Наступили экзамены. И он все вертел какую-то книжку Ульпиана. Это — часть ‘Corpus civilis’, в издании какого-то немецкого ученого, и с необозримыми примечаниями. Только слышу, латинские тексты мешаются у него с чем-то русским.
— Это еще что?
— Вообрази, Базиль, какая прелесть. Это сочинил один наш юрист.
И он подал мне лоскуток бумаги. Я прочел:
С тех пор, как встретился с тобою,
На ум мне лекции нейдут.
И повторяю я с тоскою
Камама тут! Камама тут!
Передо мною книжка Гая,
Открыт четвертый ‘Институт’…
Экзамен близко… Дорогая!
Камама тут! Камама тут!
Напрасно ум свой напрягаю, —
Мне не постигнуть мудрость ту,
Одно твержу, одно лишь знаю:
Камама тут! Камама тут!
— Действительно хорошо. Только я не понимаю, что же это за ‘камама’?
— Цыганское слово или, может быть, имя. Романс написан цыганке, и так хорош, что я не могу справиться с Ульпианом.
По окончании курса я видел его только раз, в цилиндре, шикарном пальто, с расчесанной бородой, он был похож на картинку с модного журнала:
— Ну, где ты и что ты?
— Судебным следователем.
И он назвал один из глухих наших городов.
— Ну, а во внутреннем отношении?
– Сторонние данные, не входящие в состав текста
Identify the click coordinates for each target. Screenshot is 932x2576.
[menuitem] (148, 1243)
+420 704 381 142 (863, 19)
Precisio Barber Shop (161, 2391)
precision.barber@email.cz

Все так же мечтаешь и зачитываешься Гейне.
— Ты читал Мопассана?
— Нет, но слыхал.
— Тогда я тебе не могу объяснить. Может быть культ писателя и культ его мировоззрения, его тем. Я перешел… в petite religion {маленькая религия (фр.).} Мопассана.
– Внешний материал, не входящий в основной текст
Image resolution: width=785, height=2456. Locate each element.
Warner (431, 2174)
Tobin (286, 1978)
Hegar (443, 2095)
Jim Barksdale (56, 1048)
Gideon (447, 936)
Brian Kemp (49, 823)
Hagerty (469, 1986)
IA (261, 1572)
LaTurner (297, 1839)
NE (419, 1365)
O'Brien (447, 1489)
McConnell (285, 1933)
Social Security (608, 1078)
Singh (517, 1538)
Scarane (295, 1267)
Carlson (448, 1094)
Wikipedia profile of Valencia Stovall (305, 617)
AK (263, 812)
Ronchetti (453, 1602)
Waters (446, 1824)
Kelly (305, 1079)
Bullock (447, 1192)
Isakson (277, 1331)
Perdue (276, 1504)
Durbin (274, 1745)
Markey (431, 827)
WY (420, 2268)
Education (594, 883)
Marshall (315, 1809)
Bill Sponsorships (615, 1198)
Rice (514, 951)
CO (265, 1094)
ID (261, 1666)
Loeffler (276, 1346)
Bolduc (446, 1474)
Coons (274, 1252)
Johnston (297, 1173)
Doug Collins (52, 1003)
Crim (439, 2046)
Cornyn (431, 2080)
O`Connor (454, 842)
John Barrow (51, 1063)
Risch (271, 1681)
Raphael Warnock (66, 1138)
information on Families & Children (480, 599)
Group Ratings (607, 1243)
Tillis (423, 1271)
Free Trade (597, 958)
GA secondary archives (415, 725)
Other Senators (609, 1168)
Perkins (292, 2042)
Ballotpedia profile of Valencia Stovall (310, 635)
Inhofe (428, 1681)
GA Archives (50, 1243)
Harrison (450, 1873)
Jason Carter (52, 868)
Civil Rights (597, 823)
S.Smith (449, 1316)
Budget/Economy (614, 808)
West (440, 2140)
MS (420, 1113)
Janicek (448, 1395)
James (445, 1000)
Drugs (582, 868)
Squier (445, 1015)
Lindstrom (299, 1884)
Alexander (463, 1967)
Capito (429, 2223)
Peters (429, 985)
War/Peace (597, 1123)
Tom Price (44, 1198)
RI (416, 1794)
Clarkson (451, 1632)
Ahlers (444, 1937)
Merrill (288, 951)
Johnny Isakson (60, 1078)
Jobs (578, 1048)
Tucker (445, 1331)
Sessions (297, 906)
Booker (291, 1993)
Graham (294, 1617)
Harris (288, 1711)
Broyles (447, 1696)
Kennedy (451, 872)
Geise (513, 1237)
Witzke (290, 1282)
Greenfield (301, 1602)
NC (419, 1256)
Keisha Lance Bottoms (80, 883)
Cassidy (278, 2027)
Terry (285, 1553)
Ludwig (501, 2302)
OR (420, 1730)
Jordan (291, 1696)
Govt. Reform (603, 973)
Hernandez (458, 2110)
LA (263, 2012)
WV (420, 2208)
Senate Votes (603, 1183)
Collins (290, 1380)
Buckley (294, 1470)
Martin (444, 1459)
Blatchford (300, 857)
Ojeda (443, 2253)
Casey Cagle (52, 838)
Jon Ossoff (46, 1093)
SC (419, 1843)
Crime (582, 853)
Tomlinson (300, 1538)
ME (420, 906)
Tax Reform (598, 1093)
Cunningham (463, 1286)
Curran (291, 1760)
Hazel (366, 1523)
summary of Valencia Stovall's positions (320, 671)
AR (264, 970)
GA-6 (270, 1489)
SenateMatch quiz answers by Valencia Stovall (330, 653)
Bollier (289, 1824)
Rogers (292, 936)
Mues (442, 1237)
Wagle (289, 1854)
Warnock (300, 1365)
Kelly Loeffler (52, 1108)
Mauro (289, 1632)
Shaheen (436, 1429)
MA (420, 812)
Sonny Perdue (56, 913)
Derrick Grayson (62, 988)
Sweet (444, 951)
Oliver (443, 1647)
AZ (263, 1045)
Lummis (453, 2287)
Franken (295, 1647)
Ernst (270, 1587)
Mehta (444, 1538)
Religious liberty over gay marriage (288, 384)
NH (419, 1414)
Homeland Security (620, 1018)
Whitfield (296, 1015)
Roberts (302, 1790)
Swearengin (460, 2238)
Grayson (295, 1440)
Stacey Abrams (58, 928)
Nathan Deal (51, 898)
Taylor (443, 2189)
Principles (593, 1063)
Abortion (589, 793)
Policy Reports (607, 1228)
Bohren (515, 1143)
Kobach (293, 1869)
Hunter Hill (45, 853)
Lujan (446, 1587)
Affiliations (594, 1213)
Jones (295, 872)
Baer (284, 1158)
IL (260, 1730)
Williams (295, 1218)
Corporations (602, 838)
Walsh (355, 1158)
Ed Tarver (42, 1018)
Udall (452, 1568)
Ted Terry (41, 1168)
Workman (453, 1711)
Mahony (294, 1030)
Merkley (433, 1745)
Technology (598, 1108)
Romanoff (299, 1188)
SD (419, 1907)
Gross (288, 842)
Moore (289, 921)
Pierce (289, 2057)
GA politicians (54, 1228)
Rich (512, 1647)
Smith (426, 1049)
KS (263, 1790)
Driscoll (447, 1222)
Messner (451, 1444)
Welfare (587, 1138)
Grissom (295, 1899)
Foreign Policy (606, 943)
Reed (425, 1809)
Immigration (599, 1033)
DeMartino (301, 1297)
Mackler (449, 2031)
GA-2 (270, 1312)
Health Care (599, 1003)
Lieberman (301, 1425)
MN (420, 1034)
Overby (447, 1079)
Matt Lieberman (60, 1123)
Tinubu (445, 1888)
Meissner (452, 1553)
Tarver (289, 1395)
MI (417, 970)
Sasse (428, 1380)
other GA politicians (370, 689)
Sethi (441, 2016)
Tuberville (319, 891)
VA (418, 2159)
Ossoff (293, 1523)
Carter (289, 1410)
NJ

И он засмеялся длинным и тонким смехом.
— Нет, довольно серьезно. Я более твердо теперь, чем прежде, знаю, что живу в царствование Александра III и в России. Но, в сущности, занимает меня… один Мопассан.
— Однако ты составляешь значительную дисгармонию с исторической минутой.
— Уж таков закон моего воображения, — ответил он.

КОММЕНТАРИИ

НВ. 1900. 19 сент. No 8823. Подпись: Ибис.
Первый ученик нашего класса Б-кий — Николай Барановский, товарищ Розанова по Нижегородской гимназии. В 1886 г. Розанов послал ему свою первую книгу ‘О понимании’.